==== Supplied entries
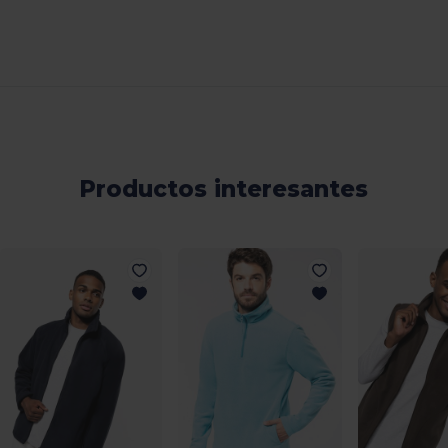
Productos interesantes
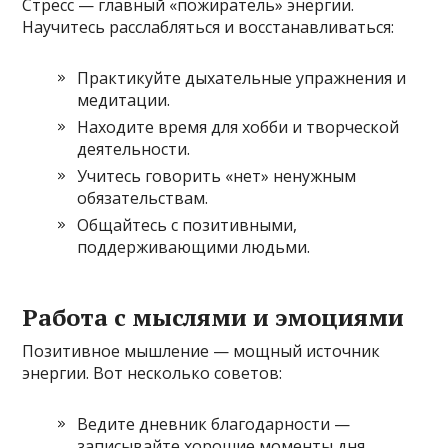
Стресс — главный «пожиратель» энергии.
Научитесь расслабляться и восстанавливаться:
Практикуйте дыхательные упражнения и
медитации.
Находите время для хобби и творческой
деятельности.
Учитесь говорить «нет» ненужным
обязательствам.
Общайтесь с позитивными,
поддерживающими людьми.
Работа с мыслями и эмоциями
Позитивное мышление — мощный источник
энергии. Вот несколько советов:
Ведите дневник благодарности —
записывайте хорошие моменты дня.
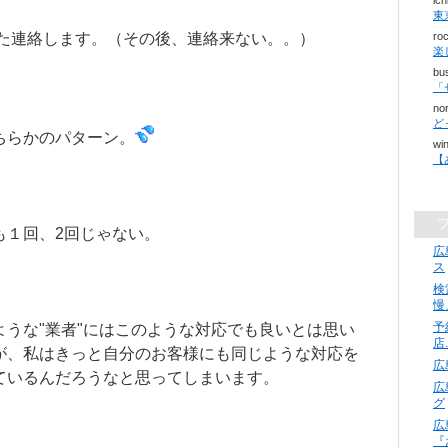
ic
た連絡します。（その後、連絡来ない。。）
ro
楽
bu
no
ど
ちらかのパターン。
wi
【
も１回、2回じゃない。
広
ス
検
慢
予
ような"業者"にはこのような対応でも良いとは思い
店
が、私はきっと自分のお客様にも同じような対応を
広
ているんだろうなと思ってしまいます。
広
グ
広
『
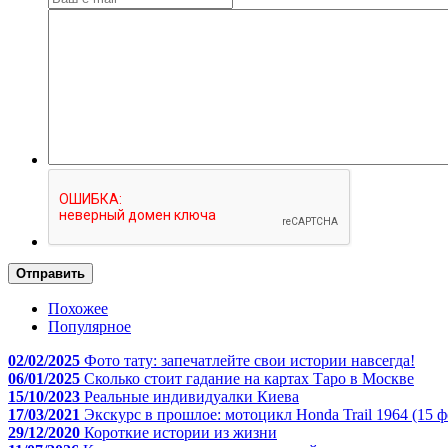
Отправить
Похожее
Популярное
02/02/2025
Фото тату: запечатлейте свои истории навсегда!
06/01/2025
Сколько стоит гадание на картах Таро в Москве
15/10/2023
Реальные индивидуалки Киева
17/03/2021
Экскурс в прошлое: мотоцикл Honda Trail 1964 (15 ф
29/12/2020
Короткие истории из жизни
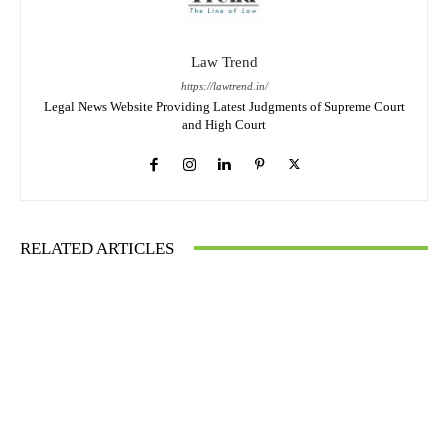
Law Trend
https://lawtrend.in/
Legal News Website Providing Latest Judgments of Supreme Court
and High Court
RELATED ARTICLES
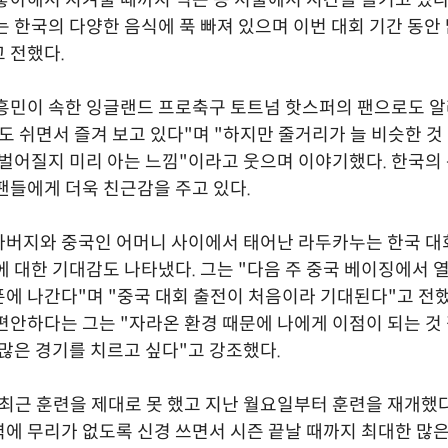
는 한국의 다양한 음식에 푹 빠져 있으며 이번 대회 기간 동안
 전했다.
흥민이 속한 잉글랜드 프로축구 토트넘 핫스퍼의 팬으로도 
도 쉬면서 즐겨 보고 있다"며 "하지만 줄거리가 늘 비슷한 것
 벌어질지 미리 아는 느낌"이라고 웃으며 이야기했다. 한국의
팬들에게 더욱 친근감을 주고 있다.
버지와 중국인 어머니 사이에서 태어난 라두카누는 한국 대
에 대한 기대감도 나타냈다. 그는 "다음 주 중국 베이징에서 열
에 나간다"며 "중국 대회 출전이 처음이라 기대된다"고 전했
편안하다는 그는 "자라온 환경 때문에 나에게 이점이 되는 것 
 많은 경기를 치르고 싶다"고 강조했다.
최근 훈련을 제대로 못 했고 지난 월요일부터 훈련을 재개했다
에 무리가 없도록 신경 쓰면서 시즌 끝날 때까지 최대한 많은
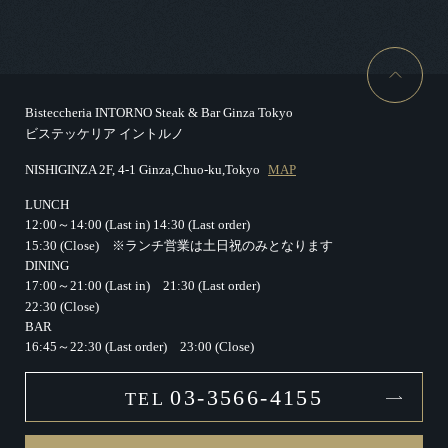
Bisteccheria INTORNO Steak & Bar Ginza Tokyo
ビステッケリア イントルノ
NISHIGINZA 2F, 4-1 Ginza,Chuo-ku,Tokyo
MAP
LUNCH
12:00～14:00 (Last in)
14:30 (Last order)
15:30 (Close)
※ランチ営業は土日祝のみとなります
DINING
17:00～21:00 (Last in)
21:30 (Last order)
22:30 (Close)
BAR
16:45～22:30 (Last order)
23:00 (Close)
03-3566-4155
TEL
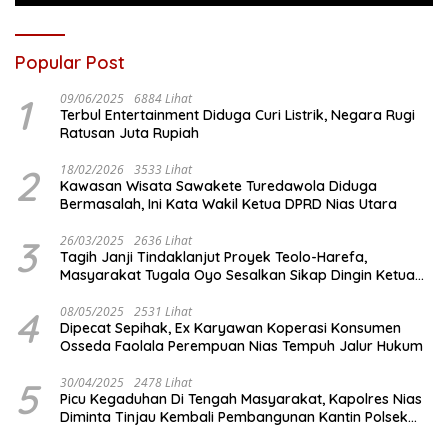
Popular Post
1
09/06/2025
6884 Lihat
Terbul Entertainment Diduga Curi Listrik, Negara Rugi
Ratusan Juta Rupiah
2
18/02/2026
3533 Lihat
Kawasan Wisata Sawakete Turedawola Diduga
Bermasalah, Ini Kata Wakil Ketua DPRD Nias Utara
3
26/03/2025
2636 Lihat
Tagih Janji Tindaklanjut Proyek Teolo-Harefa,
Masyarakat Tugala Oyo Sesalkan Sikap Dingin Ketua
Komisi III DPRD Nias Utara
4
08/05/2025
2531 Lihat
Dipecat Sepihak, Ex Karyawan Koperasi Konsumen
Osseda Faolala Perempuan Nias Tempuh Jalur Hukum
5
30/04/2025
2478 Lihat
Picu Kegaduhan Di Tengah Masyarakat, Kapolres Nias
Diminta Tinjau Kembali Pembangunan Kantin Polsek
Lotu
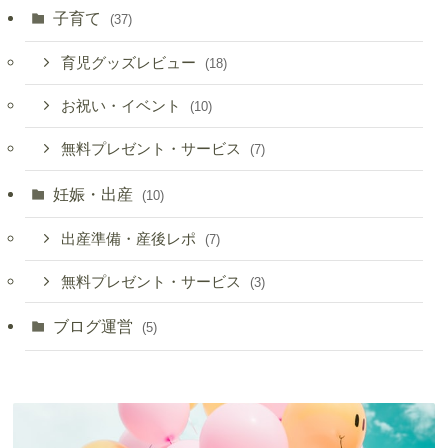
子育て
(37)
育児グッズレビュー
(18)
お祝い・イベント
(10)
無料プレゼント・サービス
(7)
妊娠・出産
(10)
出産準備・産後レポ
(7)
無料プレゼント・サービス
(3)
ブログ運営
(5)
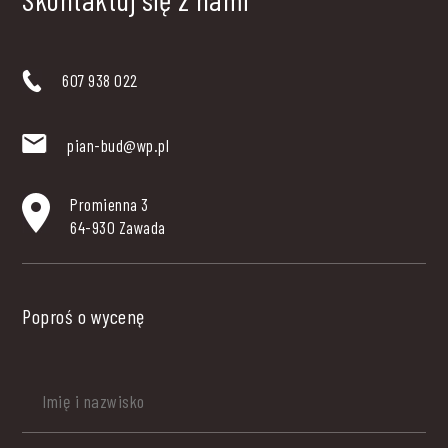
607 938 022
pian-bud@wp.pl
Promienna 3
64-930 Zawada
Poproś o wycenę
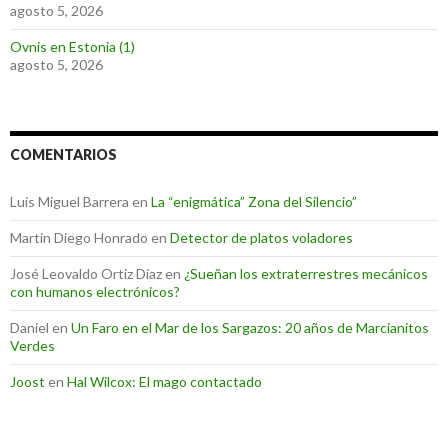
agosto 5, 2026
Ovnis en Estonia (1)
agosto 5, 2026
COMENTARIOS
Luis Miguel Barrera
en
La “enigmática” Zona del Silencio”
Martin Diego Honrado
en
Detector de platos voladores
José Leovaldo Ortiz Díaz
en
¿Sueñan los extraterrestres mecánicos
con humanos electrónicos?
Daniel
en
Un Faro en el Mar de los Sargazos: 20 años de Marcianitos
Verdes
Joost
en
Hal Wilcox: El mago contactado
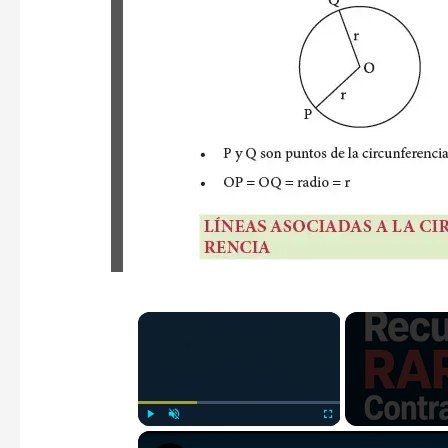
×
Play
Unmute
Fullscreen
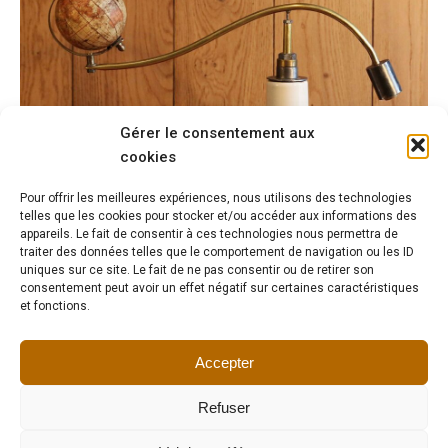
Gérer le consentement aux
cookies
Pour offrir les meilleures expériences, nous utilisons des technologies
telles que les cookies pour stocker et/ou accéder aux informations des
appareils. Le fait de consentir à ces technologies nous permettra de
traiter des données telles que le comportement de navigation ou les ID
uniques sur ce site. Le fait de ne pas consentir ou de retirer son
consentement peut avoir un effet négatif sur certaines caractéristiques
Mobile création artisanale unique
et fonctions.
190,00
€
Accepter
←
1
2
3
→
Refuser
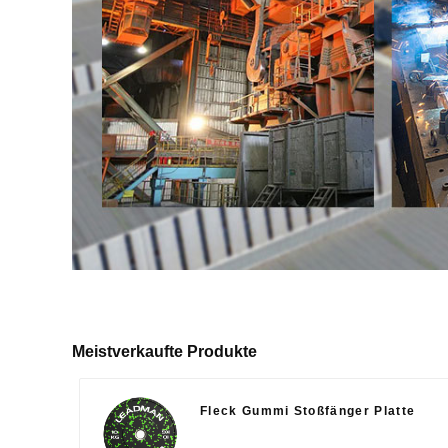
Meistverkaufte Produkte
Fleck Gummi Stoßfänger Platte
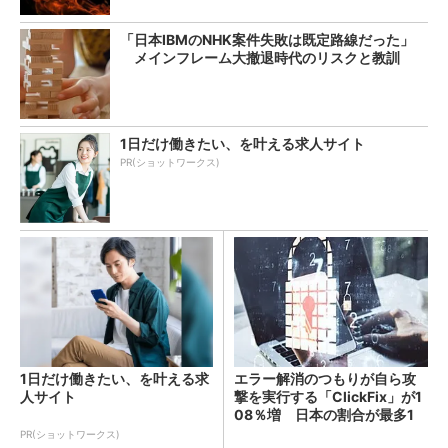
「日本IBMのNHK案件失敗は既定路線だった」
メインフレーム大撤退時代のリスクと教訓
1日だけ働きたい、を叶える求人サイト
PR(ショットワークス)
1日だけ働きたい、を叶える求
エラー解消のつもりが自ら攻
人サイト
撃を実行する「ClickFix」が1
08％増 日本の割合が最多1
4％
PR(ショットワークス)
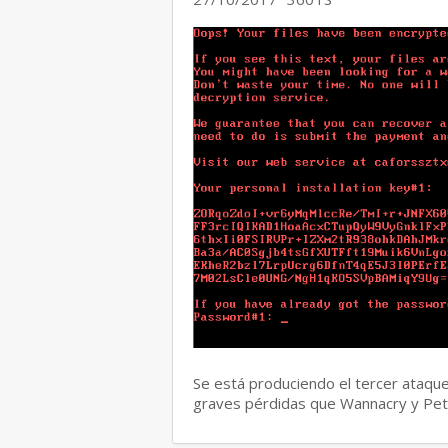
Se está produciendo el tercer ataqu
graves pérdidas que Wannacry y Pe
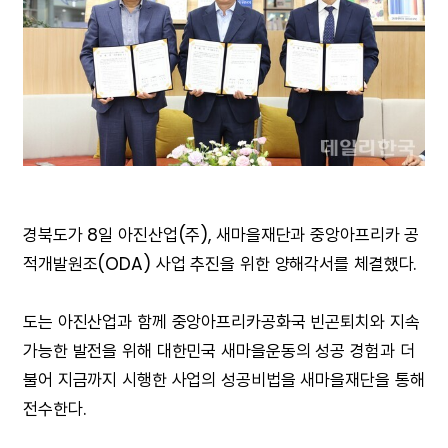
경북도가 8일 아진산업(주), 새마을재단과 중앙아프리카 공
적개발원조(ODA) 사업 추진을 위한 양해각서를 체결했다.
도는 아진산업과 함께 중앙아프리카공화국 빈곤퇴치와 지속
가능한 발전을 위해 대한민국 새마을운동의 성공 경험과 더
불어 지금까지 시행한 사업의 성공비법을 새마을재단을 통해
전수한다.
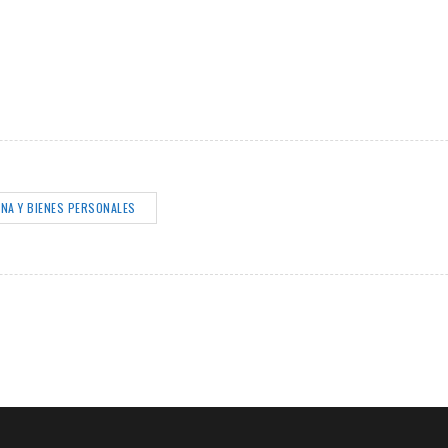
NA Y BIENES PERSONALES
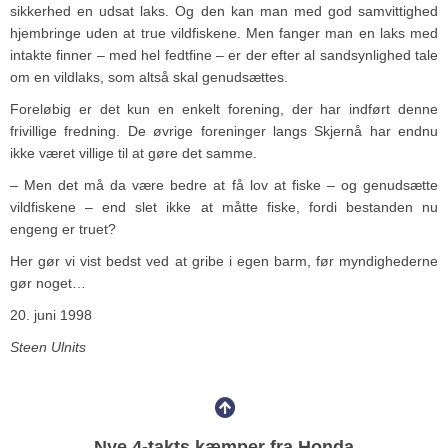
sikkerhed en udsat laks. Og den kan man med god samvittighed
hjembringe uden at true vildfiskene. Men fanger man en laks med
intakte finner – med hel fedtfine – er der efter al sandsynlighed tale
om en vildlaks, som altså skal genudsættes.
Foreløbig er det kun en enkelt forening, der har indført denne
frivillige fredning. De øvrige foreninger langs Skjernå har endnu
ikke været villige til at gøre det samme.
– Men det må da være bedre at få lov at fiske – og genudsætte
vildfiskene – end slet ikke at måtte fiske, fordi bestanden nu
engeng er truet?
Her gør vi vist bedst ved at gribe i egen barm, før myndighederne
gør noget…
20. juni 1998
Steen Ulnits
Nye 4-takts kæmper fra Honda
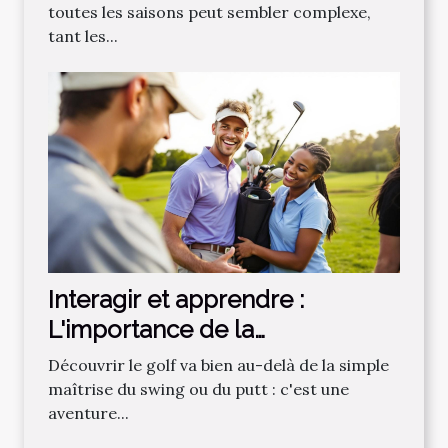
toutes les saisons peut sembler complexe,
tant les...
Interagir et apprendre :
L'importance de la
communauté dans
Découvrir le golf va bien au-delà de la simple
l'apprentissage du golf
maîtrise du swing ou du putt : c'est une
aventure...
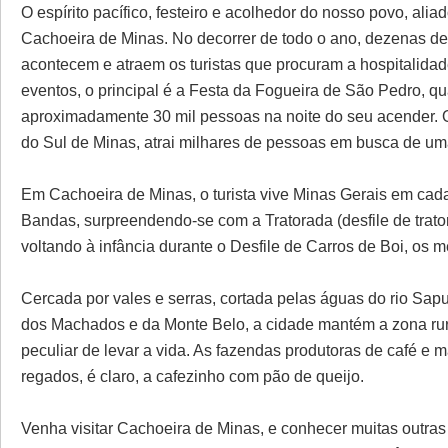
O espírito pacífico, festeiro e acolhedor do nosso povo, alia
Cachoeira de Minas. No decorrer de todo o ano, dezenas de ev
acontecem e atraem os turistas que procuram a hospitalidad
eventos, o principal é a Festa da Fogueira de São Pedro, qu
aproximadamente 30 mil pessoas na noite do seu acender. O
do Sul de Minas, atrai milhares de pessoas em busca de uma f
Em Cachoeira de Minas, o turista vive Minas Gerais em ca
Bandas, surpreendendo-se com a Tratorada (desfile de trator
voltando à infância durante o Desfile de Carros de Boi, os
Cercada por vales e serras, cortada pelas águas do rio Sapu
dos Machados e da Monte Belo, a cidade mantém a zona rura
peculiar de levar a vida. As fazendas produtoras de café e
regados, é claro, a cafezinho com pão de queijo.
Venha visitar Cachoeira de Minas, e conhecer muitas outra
========
Copy only what runs above from the line containing "NISHIGINZA 2F, 4-1 Ginza,Chuo-ku,Tokyo" through the line containing "Dipecat Sepihak, Ex", exactly. Leave out the pictures.

(Final answer):
NISHIGINZA 2F, 4-1 Ginza,Chuo-ku,Tokyo
MAP
LUNCH
12:00～14:00 (Last in)
14:30 (Last order)
15:30 (Close)
※ランチ営業は土日祝のみとなります
DINING
17:00～21:00 (Last in)
21:30 (Last order)
22:30 (Close)
BAR
16:45～22:30 (Last order)
23:00 (Close)
03-3566-4155
TEL
Popular Post
1
09/06/2025
6884 Lihat
Terbul Entertainment Diduga Curi Listrik, Negara Rugi
Ratusan Juta Rupiah
2
18/02/2026
3533 Lihat
Kawasan Wisata Sawakete Turedawola Diduga
Bermasalah, Ini Kata Wakil Ketua DPRD Nias Utara
3
26/03/2025
2636 Lihat
Tagih Janji Tindaklanjut Proyek Teolo-Harefa,
Masyarakat Tugala Oyo Sesalkan Sikap Dingin Ketua
Komisi III DPRD Nias Utara
4
08/05/2025
2531 Lihat
Dipecat Sepihak, Ex Karyawan Koperasi Konsumen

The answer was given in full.